In [1]:
import os
from os.path import isfile, join
import pandas_datareader as pdr
import matplotlib.pyplot as plt
import pandas as pd
import numpy as np
import statistics
from statistics import mean, mode, median, stdev
import yfinance as yf
from sklearn.preprocessing import MinMaxScaler

In [2]:
tiingo_api_key = os.environ['TIINGO_API_KEY']
iex_api_key = os.environ['IEX_API_KEY']

In [3]:
# File containing all tickers listed by NASDAQ-100
tickers_file = 'ndxt_tickers.txt'
data_dir = 'data/'
raw_data_dir = data_dir + 'raw/'
processed_data_dir = data_dir + 'processed/'
final_data_dir = data_dir + 'final/'
time_range = [1, 5, 10, 20, 90, 270]

if not os.path.exists(raw_data_dir):
    os.makedirs(raw_data_dir)
if not os.path.exists(processed_data_dir):
    os.makedirs(processed_data_dir)
if not os.path.exists(final_data_dir):
    os.makedirs(final_data_dir)
for t in time_range:
    if not os.path.exists(final_data_dir+str(t)+'/'):
            os.makedirs(final_data_dir+str(t)+'/')

In [4]:
# Read all the tickers to be used in the data
ndxt_tickers = []
with open(data_dir+tickers_file) as f:
    for ticker in f:
        ndxt_tickers.append(ticker.replace('\n', ''))

In [5]:
# Code for downloading data and saving it, use only when necessary
'''
raw_stock_data_tiingo = []
raw_stock_data_iex = []
error_tickers = []

for ticker in sorted(ndxt_tickers):
    try:
        raw_stock_data_tiingo.append(pdr.get_data_tiingo(ticker, api_key= tiingo_api_key))
    except:
        error_tickers.append(ticker)

raw_index_data_yahoo = yf.download('^NDXT', period='5y')
# Save each stock data in a CSV file
for t in raw_stock_data_tiingo:
    t.to_csv(raw_data_dir + t.index.values[0][0] + '.csv')
raw_index_data_yahoo.to_csv(raw_data_dir + '^NDXT.csv')
''';

In [6]:
# Read downloaded data from files
raw_stock_data = []
raw_index_data_filename = '^NDXT.csv'
raw_stock_data_filenames = [f+'.csv' for f in ndxt_tickers]
raw_index_df = pd.read_csv(raw_data_dir + raw_index_data_filename)

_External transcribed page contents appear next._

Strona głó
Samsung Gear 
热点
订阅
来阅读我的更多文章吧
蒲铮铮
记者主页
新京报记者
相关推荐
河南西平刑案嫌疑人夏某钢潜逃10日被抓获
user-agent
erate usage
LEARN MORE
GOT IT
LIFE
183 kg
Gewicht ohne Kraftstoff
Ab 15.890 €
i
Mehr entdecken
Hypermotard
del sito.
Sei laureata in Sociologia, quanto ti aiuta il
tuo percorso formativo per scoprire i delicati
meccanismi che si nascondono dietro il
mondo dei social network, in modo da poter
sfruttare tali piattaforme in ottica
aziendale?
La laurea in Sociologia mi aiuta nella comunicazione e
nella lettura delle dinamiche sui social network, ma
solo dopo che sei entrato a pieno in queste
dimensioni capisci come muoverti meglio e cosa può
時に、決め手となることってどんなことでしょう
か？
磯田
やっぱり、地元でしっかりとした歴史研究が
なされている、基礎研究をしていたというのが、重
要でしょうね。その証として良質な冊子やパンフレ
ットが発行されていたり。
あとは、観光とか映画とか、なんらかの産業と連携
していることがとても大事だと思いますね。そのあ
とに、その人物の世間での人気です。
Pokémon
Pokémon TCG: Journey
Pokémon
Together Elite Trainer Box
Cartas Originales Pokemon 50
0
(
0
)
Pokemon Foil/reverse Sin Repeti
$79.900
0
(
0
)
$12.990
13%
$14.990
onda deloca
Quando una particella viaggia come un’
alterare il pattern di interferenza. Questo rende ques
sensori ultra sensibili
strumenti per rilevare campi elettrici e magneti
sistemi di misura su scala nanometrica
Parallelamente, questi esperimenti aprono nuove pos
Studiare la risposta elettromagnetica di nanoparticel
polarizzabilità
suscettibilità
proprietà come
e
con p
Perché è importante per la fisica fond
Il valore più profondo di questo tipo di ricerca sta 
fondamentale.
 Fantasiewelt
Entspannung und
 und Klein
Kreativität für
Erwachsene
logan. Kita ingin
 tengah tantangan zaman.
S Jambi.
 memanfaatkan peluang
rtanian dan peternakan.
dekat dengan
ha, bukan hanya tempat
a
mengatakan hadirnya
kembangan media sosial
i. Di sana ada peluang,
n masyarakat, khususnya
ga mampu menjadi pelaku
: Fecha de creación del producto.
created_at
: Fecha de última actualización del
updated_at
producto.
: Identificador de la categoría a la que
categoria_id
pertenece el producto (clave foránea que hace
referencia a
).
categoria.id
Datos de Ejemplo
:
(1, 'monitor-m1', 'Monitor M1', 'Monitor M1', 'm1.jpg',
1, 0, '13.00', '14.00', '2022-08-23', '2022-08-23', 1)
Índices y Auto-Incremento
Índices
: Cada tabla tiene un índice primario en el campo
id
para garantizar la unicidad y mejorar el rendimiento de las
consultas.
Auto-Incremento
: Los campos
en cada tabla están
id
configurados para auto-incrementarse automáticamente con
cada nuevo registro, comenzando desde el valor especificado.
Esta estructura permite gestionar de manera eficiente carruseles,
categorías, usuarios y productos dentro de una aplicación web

for filename in raw_stock_data_filenames:
    raw_stock_data.append(pd.read_csv(raw_data_dir + filename))

In [7]:
# Check for incomplete(dates) stocks and remove them
stock_record_count = mode([len(data) for data in raw_stock_data] + [len(raw_index_df)])
for i, t in enumerate(raw_stock_data):
    if len(t) != stock_record_count: 
        raw_stock_data.pop(i)
        print('Element removed.')

In [8]:
# Check for missing values
for i, t in enumerate(raw_stock_data):
    if t.isnull().any().any(): print('Missing data.')

In [9]:
# Check that all stock data have the same dates, not the most optimal way to calculate it yet since its O(n^2)
equal = True
for i in range(len(raw_stock_data)):
    for j in range(len(raw_stock_data)):
        if not (raw_stock_data[i]['date'] == raw_stock_data[j]['date']).all(): equal = False
print('Data has equal dates in all rows: ' + str(equal))
assert equal

Data has equal dates in all rows: True


In [10]:
# Reformat date in stocks dataframes 
for data in raw_stock_data:
    data['date'] = data['date'].map(lambda x: x.split()[0])
    
# Reformat date in index dataframe
#mon_to_num = {'Jan':'01', 'Feb':'02', 'Mar':'03', 'Apr':'04', 'May':'05', 'Jun':'06', 'Jul':'07', 'Aug':'08', 'Sep':'09', 'Oct':'10', 'Nov':'11', 'Dec':'12'}

#raw_index_df['Date'] = raw_index_df['Date'].map(lambda x: x.split()[2]+'-'+ mon_to_num[x.split()[0]] +'-'+x.split()[1].strip(','))

raw_index_df.drop(columns='Volume', inplace=True)

# Rename index columns
raw_index_df.columns = ['date', 'open', 'high', 'low', 'close', 'adjClose']

In [11]:
# Assign symbol and date as index identifiers for every stock record

for data in raw_stock_data:
    data.set_index(['symbol', 'date'], inplace=True, drop=True)
    
# Assign date as index identifier for index records as well

raw_index_df.set_index(['date'], inplace=True, drop=True)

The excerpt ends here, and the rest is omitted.